Supplied information: Begin

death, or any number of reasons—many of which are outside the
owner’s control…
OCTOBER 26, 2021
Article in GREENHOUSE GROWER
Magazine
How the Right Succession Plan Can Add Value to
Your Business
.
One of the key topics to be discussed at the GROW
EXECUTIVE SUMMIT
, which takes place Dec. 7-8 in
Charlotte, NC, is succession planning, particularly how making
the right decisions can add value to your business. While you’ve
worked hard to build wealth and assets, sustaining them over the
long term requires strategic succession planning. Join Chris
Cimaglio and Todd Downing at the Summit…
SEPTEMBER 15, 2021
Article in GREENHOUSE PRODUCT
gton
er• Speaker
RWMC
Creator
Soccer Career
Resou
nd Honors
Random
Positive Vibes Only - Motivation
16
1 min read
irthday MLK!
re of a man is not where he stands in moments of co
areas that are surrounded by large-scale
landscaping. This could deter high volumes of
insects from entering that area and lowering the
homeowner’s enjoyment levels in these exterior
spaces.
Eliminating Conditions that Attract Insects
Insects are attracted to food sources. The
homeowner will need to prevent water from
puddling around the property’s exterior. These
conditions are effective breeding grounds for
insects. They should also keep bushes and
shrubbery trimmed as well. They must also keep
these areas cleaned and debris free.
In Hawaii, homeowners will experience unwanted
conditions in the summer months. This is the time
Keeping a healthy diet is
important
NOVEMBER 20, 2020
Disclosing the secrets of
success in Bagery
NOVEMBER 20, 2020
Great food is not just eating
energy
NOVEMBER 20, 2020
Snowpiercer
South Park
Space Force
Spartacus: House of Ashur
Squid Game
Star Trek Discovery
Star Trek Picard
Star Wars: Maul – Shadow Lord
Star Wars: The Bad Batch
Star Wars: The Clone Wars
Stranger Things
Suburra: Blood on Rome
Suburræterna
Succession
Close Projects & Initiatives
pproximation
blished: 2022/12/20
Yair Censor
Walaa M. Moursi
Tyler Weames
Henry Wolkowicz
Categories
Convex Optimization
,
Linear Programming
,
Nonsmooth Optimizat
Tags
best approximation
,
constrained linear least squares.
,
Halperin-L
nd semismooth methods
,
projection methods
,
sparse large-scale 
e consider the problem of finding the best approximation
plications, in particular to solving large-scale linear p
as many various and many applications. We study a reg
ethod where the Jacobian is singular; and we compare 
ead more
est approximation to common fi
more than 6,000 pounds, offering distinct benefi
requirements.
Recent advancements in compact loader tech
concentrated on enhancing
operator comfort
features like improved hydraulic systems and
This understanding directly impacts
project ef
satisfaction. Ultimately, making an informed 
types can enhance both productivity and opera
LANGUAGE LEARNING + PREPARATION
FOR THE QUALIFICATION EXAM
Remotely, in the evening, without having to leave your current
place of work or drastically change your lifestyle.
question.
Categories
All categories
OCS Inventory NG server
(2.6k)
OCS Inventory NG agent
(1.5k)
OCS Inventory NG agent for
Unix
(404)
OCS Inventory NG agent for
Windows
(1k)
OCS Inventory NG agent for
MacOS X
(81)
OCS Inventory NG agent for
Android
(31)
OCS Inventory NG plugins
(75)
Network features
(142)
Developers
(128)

Supplied information: End

How to complete this task: Restate every entry above word for word.

Exercise response:
death, or any number of reasons—many of which are outside the
owner’s control…
OCTOBER 26, 2021
Article in GREENHOUSE GROWER
Magazine
How the Right Succession Plan Can Add Value to
Your Business
.
One of the key topics to be discussed at the GROW
EXECUTIVE SUMMIT
, which takes place Dec. 7-8 in
Charlotte, NC, is succession planning, particularly how making
the right decisions can add value to your business. While you’ve
worked hard to build wealth and assets, sustaining them over the
long term requires strategic succession planning. Join Chris
Cimaglio and Todd Downing at the Summit…
SEPTEMBER 15, 2021
Article in GREENHOUSE PRODUCT
gton
er• Speaker
RWMC
Creator
Soccer Career
Resou
nd Honors
Random
Positive Vibes Only - Motivation
16
1 min read
irthday MLK!
re of a man is not where he stands in moments of co
areas that are surrounded by large-scale
landscaping. This could deter high volumes of
insects from entering that area and lowering the
homeowner’s enjoyment levels in these exterior
spaces.
Eliminating Conditions that Attract Insects
Insects are attracted to food sources. The
homeowner will need to prevent water from
puddling around the property’s exterior. These
conditions are effective breeding grounds for
insects. They should also keep bushes and
shrubbery trimmed as well. They must also keep
these areas cleaned and debris free.
In Hawaii, homeowners will experience unwanted
conditions in the summer months. This is the time
Keeping a healthy diet is
important
NOVEMBER 20, 2020
Disclosing the secrets of
success in Bagery
NOVEMBER 20, 2020
Great food is not just eating
energy
NOVEMBER 20, 2020
Snowpiercer
South Park
Space Force
Spartacus: House of Ashur
Squid Game
Star Trek Discovery
Star Trek Picard
Star Wars: Maul – Shadow Lord
Star Wars: The Bad Batch
Star Wars: The Clone Wars
Stranger Things
Suburra: Blood on Rome
Suburræterna
Succession
Close Projects & Initiatives
pproximation
blished: 2022/12/20
Yair Censor
Walaa M. Moursi
Tyler Weames
Henry Wolkowicz
Categories
Convex Optimization
,
Linear Programming
,
Nonsmooth Optimizat
Tags
best approximation
,
constrained linear least squares.
,
Halperin-L
nd semismooth methods
,
projection methods
,
sparse large-scale 
e consider the problem of finding the best approximation
plications, in particular to solving large-scale linear p
as many various and many applications. We study a reg
ethod where the Jacobian is singular; and we compare 
ead more
est approximation to common fi
more than 6,000 pounds, offering distinct benefi
requirements.
Recent advancements in compact loader tech
concentrated on enhancing
operator comfort
features like improved hydraulic systems and
This understanding directly impacts
project ef
satisfaction. Ultimately, making an informed 
types can enhance both productivity and opera
LANGUAGE LEARNING + PREPARATION
FOR THE QUALIFICATION EXAM
Remotely, in the evening, without having to leave your current
place of work or drastically change your lifestyle.
question.
Categories
All categories
OCS Inventory NG server
(2.6k)
OCS Inventory NG agent
(1.5k)
OCS Inventory NG agent for
Unix
(404)
OCS Inventory NG agent for
Windows
(1k)
OCS Inventory NG agent for
MacOS X
(81)
OCS Inventory NG agent for
Android
(31)
OCS Inventory NG plugins
(75)
Network features
(142)
Developers
(128)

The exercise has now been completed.